Addiction is an illness, and the medicine required for recovery is working the tools of recovery, as written in the GYE Handbooks. Personally for me, my illness had progressed to such a level that I needed to take a strong dose of medicine to get recovery. I have heard mentioned at meetings, "how much does a person need to put into their program to get well?" And I was told to gauge it by my acting out. In other words, I should put as much time and effort into my recovery as I did into my acting out. And for me, I put hours and hours of time and effort into my addiction, so consequently, the first 12 tools of the GYE Handbook were not enough to get me well on their own, and I have to attend SA meetings and do therapy (see tools #13-#15 of the GYE Handbook). Even therapy on its own was not enough.
At the beginning, it can be hard to find the level that you require, but if a person is honest with themselves and has the desire to get recovery, they will start working the tools and increasing the dose progressively - as the handbook suggests, until they achieve full recovery.

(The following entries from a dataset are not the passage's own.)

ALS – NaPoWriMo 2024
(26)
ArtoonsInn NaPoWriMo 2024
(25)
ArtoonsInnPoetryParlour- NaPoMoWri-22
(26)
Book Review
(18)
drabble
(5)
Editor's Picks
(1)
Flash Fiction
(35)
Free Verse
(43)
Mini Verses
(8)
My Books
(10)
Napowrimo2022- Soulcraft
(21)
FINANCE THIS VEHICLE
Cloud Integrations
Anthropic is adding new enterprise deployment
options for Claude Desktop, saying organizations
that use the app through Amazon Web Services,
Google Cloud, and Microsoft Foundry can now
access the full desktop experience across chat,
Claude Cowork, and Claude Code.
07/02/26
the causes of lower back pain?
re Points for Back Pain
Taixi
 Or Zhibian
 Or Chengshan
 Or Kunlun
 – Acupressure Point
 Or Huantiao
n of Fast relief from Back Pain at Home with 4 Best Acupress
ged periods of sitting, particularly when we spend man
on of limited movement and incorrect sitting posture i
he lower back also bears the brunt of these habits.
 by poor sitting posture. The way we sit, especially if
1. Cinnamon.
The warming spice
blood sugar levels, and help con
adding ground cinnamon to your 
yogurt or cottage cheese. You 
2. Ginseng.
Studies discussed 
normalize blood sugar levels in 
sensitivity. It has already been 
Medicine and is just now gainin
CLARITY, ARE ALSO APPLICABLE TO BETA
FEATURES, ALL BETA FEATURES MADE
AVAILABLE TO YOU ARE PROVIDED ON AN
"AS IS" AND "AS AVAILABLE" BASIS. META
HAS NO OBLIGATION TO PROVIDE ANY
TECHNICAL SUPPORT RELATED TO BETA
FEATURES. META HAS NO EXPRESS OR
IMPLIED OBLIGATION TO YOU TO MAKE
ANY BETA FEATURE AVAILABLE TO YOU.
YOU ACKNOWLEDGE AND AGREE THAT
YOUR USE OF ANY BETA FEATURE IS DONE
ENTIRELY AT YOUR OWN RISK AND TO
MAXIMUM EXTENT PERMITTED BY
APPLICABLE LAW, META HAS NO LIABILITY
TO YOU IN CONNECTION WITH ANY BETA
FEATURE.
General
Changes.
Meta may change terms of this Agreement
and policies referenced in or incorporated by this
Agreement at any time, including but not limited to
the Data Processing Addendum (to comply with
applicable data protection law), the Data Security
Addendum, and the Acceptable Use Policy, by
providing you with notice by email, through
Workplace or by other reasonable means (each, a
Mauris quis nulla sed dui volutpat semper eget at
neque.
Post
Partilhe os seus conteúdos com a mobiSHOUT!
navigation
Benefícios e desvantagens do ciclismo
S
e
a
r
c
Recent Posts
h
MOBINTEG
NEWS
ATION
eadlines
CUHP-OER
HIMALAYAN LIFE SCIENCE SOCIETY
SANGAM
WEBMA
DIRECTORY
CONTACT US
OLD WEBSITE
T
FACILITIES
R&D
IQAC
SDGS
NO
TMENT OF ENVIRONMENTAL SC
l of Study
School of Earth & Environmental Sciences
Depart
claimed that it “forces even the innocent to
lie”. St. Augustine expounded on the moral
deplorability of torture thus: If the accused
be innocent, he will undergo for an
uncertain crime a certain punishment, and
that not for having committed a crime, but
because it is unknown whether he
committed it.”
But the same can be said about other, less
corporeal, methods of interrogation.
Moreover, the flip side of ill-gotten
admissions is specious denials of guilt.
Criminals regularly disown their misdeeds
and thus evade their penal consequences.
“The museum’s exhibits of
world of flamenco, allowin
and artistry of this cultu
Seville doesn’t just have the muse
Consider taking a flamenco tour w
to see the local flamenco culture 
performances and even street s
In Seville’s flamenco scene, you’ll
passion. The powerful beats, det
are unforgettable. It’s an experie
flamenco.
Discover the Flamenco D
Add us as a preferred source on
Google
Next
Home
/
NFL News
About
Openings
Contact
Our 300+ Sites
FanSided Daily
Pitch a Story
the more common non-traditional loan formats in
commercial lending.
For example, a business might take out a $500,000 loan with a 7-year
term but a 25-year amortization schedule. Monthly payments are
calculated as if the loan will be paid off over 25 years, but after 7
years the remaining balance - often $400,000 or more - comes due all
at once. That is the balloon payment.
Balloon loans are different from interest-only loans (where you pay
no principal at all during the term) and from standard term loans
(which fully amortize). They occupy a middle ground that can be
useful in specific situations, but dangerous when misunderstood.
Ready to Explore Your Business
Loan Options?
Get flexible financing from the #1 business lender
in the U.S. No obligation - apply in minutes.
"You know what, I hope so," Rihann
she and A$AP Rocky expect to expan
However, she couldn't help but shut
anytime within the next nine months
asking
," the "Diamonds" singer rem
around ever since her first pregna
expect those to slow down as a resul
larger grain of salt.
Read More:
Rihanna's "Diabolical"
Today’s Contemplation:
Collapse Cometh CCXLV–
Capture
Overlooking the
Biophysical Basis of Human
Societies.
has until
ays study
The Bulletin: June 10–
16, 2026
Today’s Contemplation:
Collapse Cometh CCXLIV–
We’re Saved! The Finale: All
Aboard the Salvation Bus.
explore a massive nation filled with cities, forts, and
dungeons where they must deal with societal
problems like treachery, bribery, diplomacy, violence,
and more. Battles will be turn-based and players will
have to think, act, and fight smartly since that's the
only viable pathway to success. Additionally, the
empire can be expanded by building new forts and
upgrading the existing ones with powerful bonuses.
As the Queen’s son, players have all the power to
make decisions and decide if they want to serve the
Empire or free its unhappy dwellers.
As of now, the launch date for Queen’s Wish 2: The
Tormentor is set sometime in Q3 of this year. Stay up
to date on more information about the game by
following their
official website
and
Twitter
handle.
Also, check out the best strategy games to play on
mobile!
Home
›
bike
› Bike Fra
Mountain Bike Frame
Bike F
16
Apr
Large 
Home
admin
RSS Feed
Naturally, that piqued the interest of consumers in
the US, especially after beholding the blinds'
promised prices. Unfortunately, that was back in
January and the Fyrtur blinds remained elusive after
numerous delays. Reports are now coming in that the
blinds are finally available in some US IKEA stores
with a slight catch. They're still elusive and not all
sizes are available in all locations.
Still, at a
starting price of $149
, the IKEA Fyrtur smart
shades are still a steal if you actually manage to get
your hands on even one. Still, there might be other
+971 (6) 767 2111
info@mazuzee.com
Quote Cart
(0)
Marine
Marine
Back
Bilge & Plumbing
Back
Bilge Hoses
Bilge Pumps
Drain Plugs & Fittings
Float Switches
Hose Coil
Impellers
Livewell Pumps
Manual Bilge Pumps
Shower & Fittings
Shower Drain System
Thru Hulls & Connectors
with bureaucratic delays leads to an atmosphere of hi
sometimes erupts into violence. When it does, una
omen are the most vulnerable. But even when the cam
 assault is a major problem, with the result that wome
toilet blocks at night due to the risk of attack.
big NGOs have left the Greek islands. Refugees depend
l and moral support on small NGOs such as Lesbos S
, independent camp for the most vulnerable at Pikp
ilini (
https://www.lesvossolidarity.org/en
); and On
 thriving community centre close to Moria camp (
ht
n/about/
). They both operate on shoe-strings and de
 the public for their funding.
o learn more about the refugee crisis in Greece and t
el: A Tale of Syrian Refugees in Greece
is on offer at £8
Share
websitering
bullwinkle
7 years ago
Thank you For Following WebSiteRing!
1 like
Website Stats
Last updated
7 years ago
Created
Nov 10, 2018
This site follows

As it so famously says in the AA Big Book:
"Rarely have we seen a person fail who has thoroughly followed our path. Those who do not recover are people who cannot or will not completely give themselves to this simple program, usually men and women who are constitutionally incapable of being honest with themselves. There are such unfortunates. They are not at fault; they seem to have been born that way. They are naturally incapable of grasping and developing a manner of living which demands rigorous honesty. Their chances are less than average.
There are those, too, who suffer from grave emotional and mental disorders, but many of them do recover if they have the capacity to be honest".
To end, I just want to write that since I have started posting on the forum, my recovery has undergone a major overhaul, as I now practice the tools that I write about. I am so grateful that there is a forum where I can connect to recovery and that helps me in my Avodas Hashem as well.
London.
Thank you for the beautiful post. I felt so down today, like there's no hope for me. You've given me reason to continue. I felt as if all my options were closed, and you've just opened another door for me to walk through.
Thank you for being willing to walk me through this journey. Bli neder, beezrat haShem I'll start with this tomorrow.